Pelo fato exposto anteriormente quanto a não intenção/objetivo de se elaborar

um texto no gênero oral narrativo na aula descrita na Revista, é necessário lembrar

que há uma aproximação da escrita e da oralidade na escola, conforme se percebe

em Rodrigues 1988, p.29:

A criança (...) já conhece o uso oral de sua língua materna (...); a língua falada (...) tende a não chamar a atenção da criança na fase pré-escolar. A língua só passa a ser foco de suas atenções quando ela começa a perceber que é possível representar a língua que fala por meio de sinais gráficos no plano da escrita, ou melhor, quando percebe, no caso do falante nativo de língua portuguesa, que as letras representam sons articulados.
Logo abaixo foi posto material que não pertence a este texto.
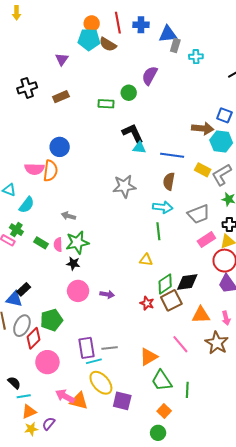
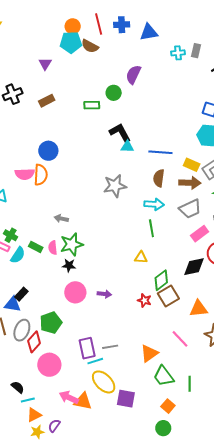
gray rectangle: (175, 46) -> (196, 51), moved
brown arrow: (203, 128) -> (190, 183), moved
cyan semicircle: (27, 205) -> (18, 255), moved
black diamond: (187, 282) -> (194, 267), moved

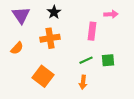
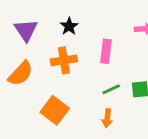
pink rectangle: (92, 31) -> (106, 51), moved
orange semicircle: (17, 48) -> (21, 74), size x1.5

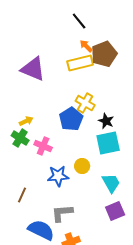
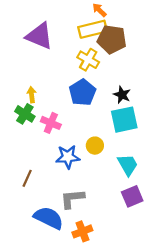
brown pentagon: (104, 54) -> (112, 39), moved, turned 30
yellow cross: (85, 103) -> (88, 60), moved
yellow arrow: (26, 121) -> (32, 95), turned -72

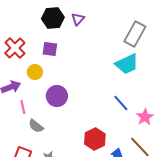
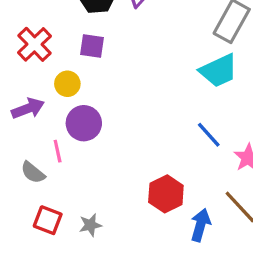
purple circle: (57, 96) -> (84, 123), moved
pink line: (23, 107) -> (58, 151), moved
gray semicircle: (36, 126) -> (33, 173), moved

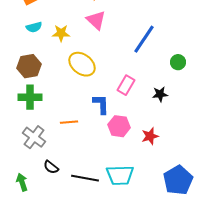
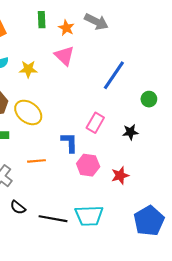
yellow ellipse: (82, 64) -> (28, 112), moved

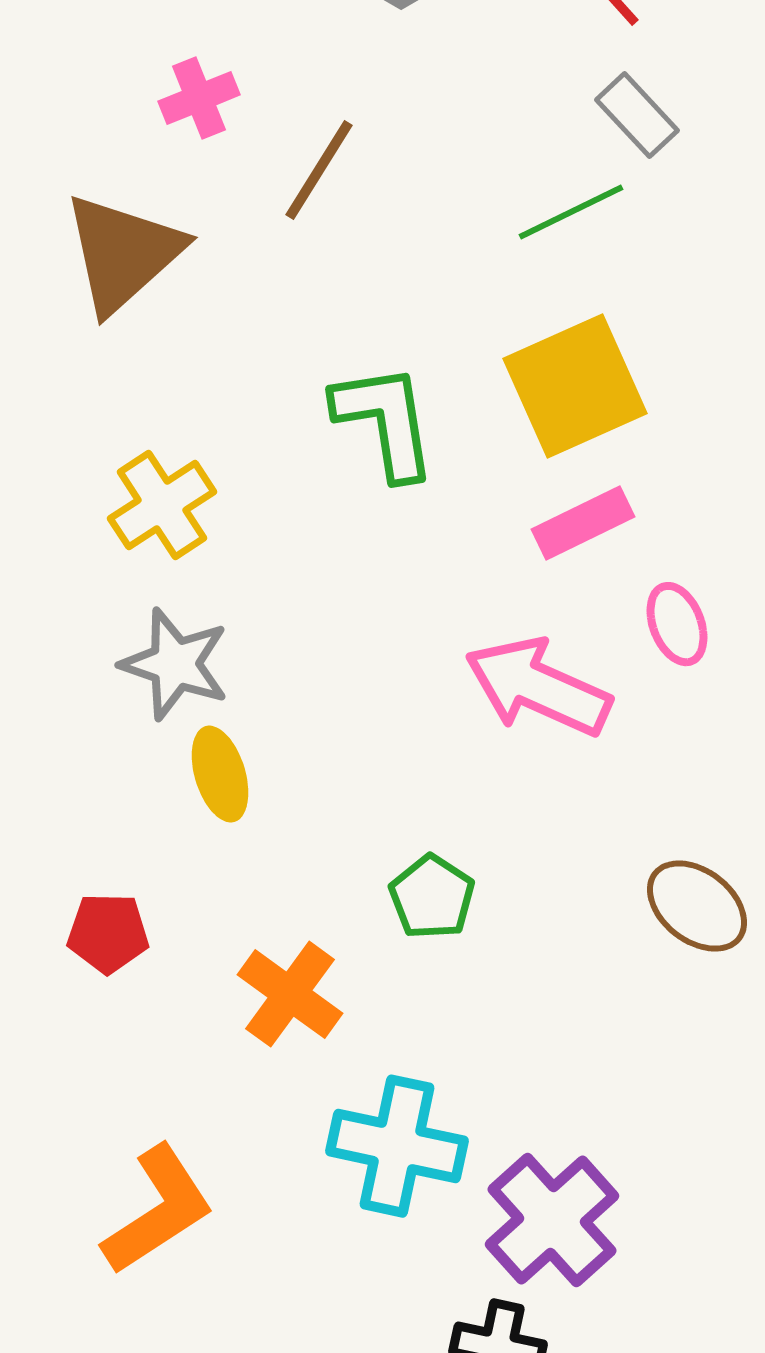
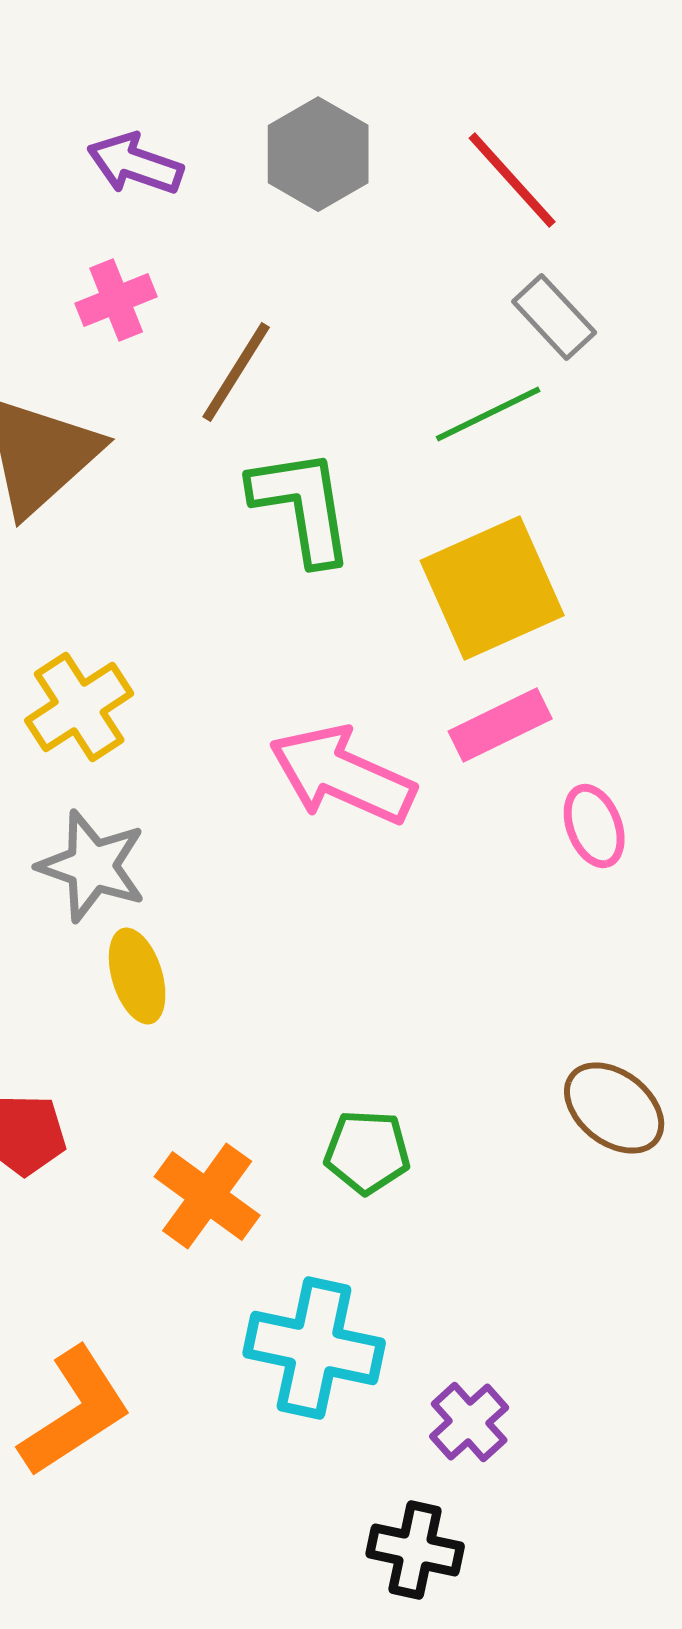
green L-shape: (385, 421) -> (302, 506), moved
pink arrow: (538, 687) -> (342, 775), moved
green pentagon: (432, 897) -> (367, 1152), moved, turned -30
purple cross: (552, 1220) -> (469, 1422), size x0.6

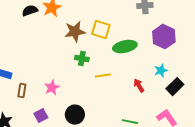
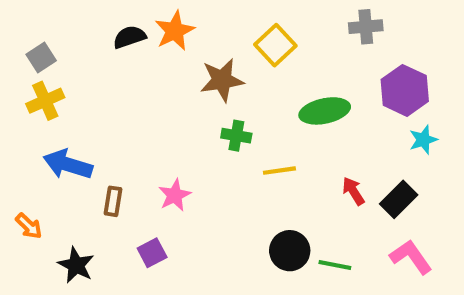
yellow square: (101, 30) -> (275, 45), moved, turned 30
cyan star: (161, 71) -> (423, 140), moved
black rectangle: (175, 87) -> (399, 199), moved
black circle: (75, 115) -> (290, 251), moved

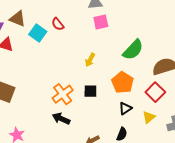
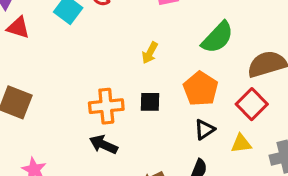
orange cross: (63, 94) -> (106, 106), turned 30
yellow triangle: (149, 117) -> (241, 144), turned 32

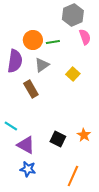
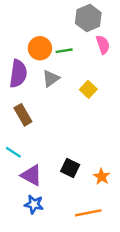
brown rectangle: (31, 89) -> (23, 115), moved
orange star: (84, 135) -> (102, 176), moved
orange line: (73, 176) -> (88, 213), turned 55

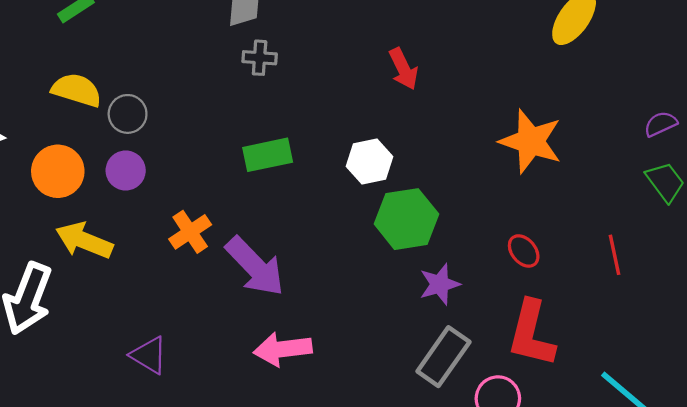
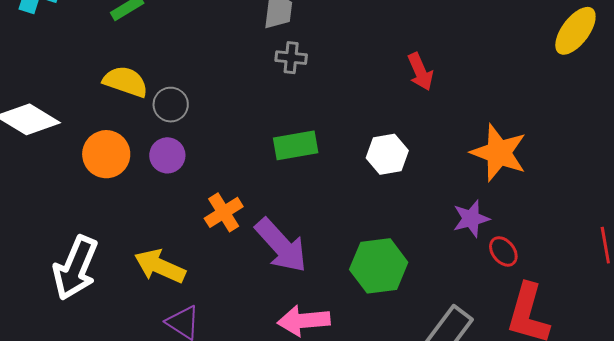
orange star: (531, 141) -> (499, 153), moved
green hexagon: (406, 219) -> (379, 266), moved
yellow arrow: (84, 241) -> (160, 266), moved
red ellipse: (524, 251) -> (503, 251), moved
purple star: (440, 284) -> (471, 219), moved

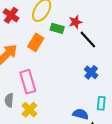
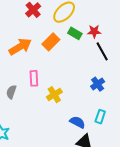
pink rectangle: (28, 82) -> (34, 78), size x0.7
yellow cross: (29, 110) -> (54, 95), moved

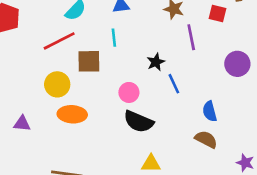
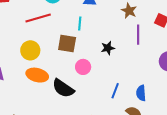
brown square: (89, 61) -> (67, 43), moved
blue line: (174, 84) -> (115, 91), moved, turned 35
black semicircle: (139, 122) -> (63, 88), moved

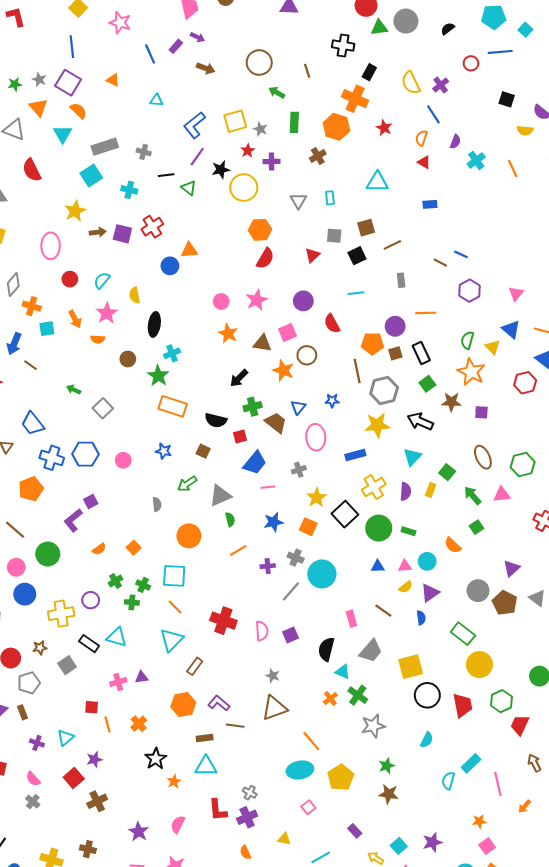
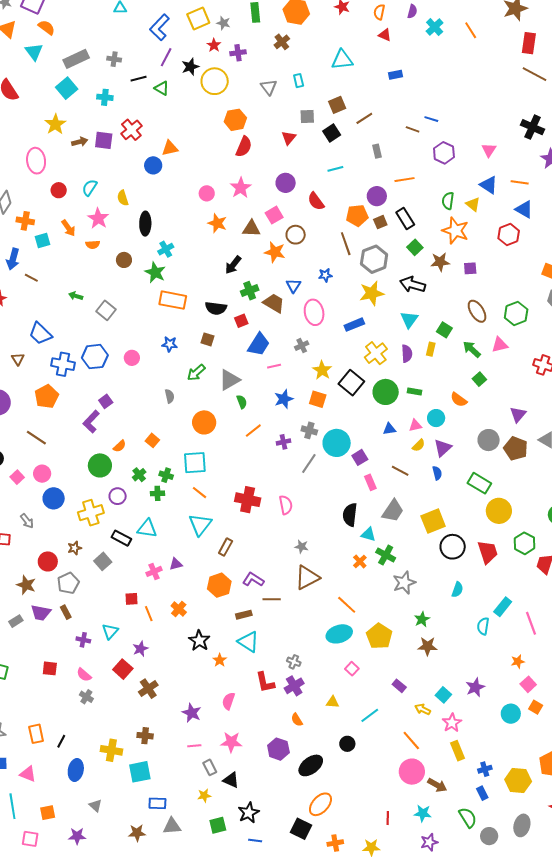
green circle: (48, 554) -> (100, 465), moved
purple square: (290, 635) -> (360, 457), moved
cyan triangle: (206, 766) -> (248, 642), turned 40

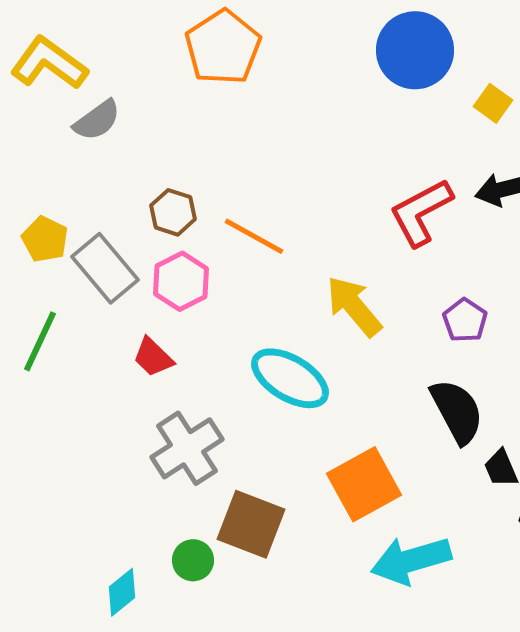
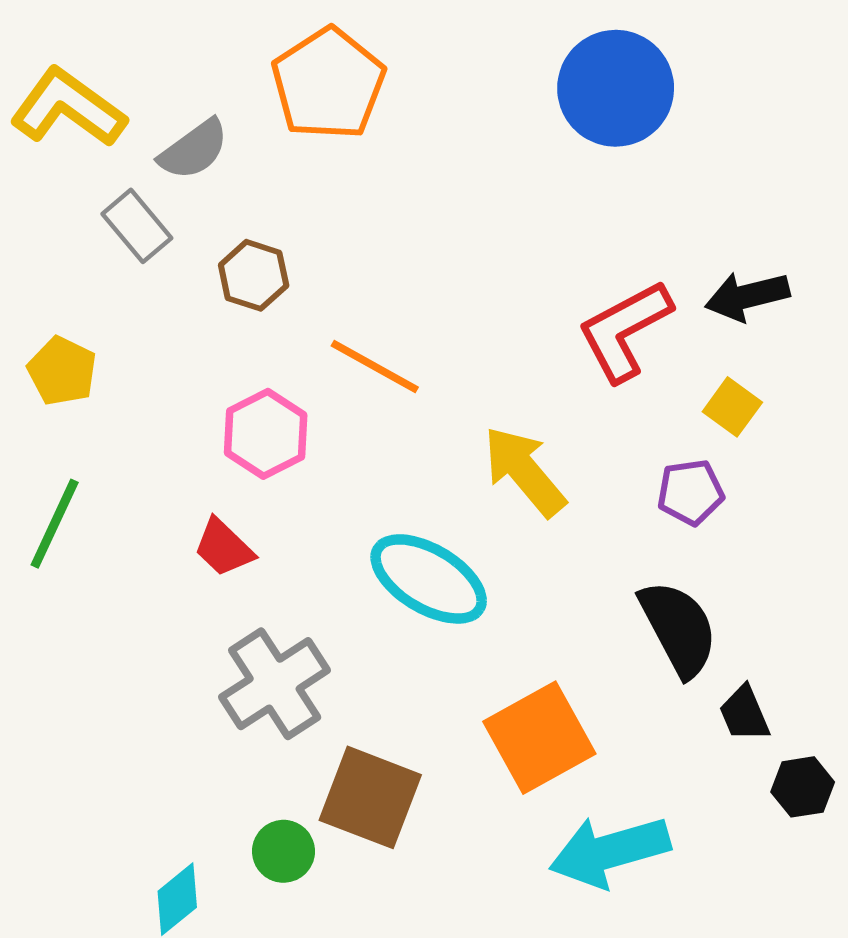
yellow square: (493, 103) -> (732, 407), moved
gray semicircle: (97, 120) -> (194, 150), moved
brown hexagon: (173, 212) -> (254, 275), moved
gray rectangle: (105, 268) -> (137, 226), moved, size x0.7
purple pentagon: (465, 320) -> (690, 492), turned 30

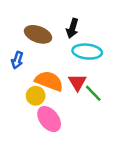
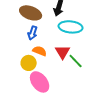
blue arrow: (17, 60) -> (33, 33), moved
orange semicircle: (49, 81) -> (40, 51), size x0.6

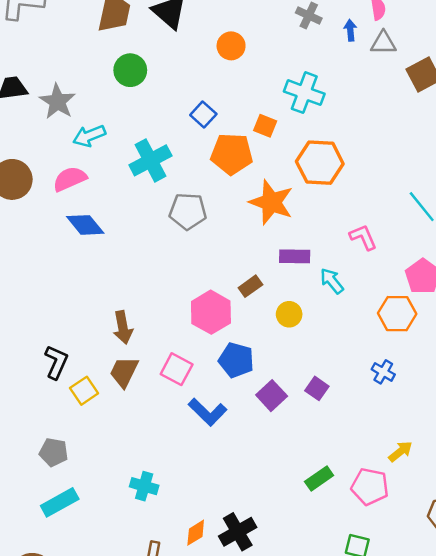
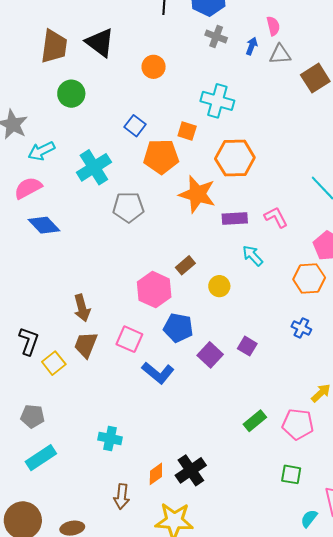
blue arrow: (350, 30) -> (252, 46), turned 30
purple rectangle: (295, 256) -> (235, 219), moved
Ainda, segundo a autora, isso acontece de forma natural à medida do

conhecimento “das unidades que compõem um e outro código, mas também as

regras de combinação de tais unidades no plano oral e no plano escrito” (p. 29). O

ensino da língua com enfoque no processo de interação mediado pelo diálogo deve

ser prioritário.

Por isso, uma concepção da língua e linguagem relacionada ao ensino

aprendizagem dessa maneira viabiliza o aprendizado da oralidade, assim como o da

escrita. A mesma autora afirma, que

(...) a situação linguística do alfabetizado, ou daquele que sabe ler, é, em tese, a de quem usa duas línguas de expressão oral: a primeira é a que lhe pertence por aprendizado natural em sua comunidade, e a segunda é a que ele confecciona a partir do escrito, pela prática da leitura. ( p.31)

É necessário ressaltar que é a escola que deve preparar os alunos para o

mundo fora dela. Para isso, entende-se que seja essencial o planejamento de aulas

que atrelem o conhecimento formal normativo com o das práticas sociais, caminhos

em que viabilizem o ensino da oralidade no ensino de gêneros orais como

colaboradores para a plena participação do aluno-sujeito na sociedade.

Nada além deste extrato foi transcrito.